Berne refers to his “choir” pieces – developed by the aid of “live electronics system” – as an “overtonal, textural, harmonic, vibratory, 'soundistic' experience”.

 

Alexander Berne, nato e cresciuto umanamente ed artisticamente in NYC, è un compositore, esecutore, artista multidisciplinare e produttore che ha in sostanza creato la sua stessa forma di arte, più o meno come avrebbe potuto fare un vero “Uomo del Rinascimento”. Musicista d’alto profilo ha cominciato la sua carriera come sassofonista in ambito jazz, insegnando per un breve periodo allo Stanford University Jazz Workshop accanto ad artisti del calibro di Joe Henderson and Stan Getz. Si è poi spostato in Belgio, dove si è dedicato all’attività di solista al sassofono, prima di decidere che l’Italia diventasse la sua seconda casa: e qui ha difatti prodotto il lungometraggio “The Last Supper” (girato nel Cenacolo leonardesco) con il regista Armondo Linus Acosta.

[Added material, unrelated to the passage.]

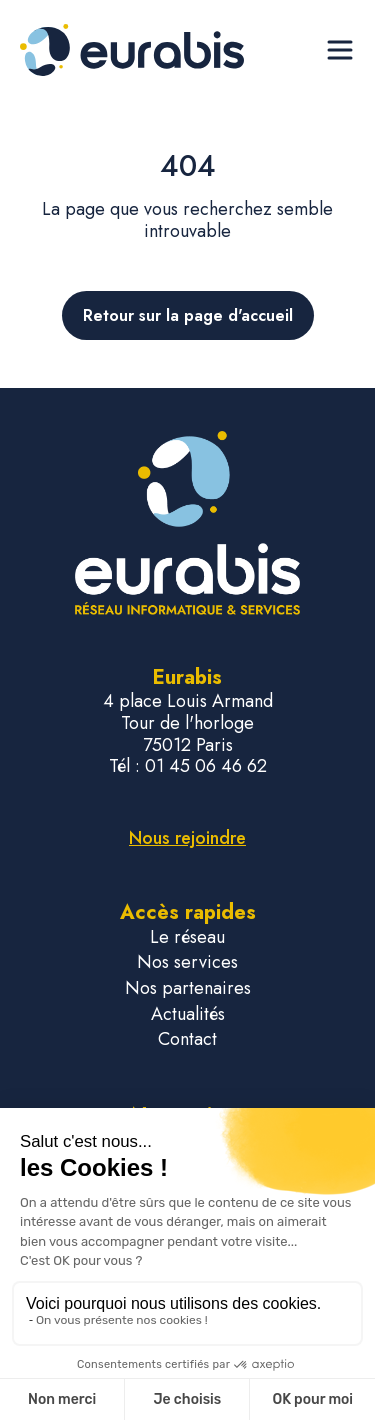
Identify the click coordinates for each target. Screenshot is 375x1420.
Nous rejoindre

La sua musica è fascinosa benché complessa da categorizzare: può far pensare a Brian Eno o Jon Hassell con qualche deviazione verso il figurativismo di Philip Glass, senza per questo dimenticare Jon Gibson e Dickie Landry. Vien da chiedersi che genere di musica componga, alla fine: Minimalista, New Age, Ambient? Forse ognuna di queste categorie si adatta al suo lavoro creativo. Ciò che conta è che la sua arte sonora è efficace tanto come musica di sfondo, da ascoltare inconsapevolmente, quanto come creazione da seguire con attenzione, senza distrarsi, per seguirne i timbri cangianti, le densità ed i giochi armonici.
Esecutore e regista del suono di sé stesso allo stesso tempo, Berne suona il sassofono soprano, il saduk (uno strumento di sua invenzione, sorta d’incrocio fra un sassofono e il duduk armeno, dall’inaudito, caldo, legnoso timbro), il sadukini (un saduk “dalla funzionale forma conica”), il tridulàfono (un ibrido tra ancia e flauto) ed una tromba piccola a coulisse. La sua musica gioca spesso con piccole variazioni di altezza del suono, in modo da rendere più pieno e profondo l’effetto incantatorio del decorso melodico, perché questo coinvolga l’ampliamento progressivo d’un movimento estatico delle sonorità risultanti. Tanto che, alla fine, la sua musica – pur coinvolgendo un singolo strumento per volta – difficilmente si presenta all’ascolto semplicemente mono-dimensionale.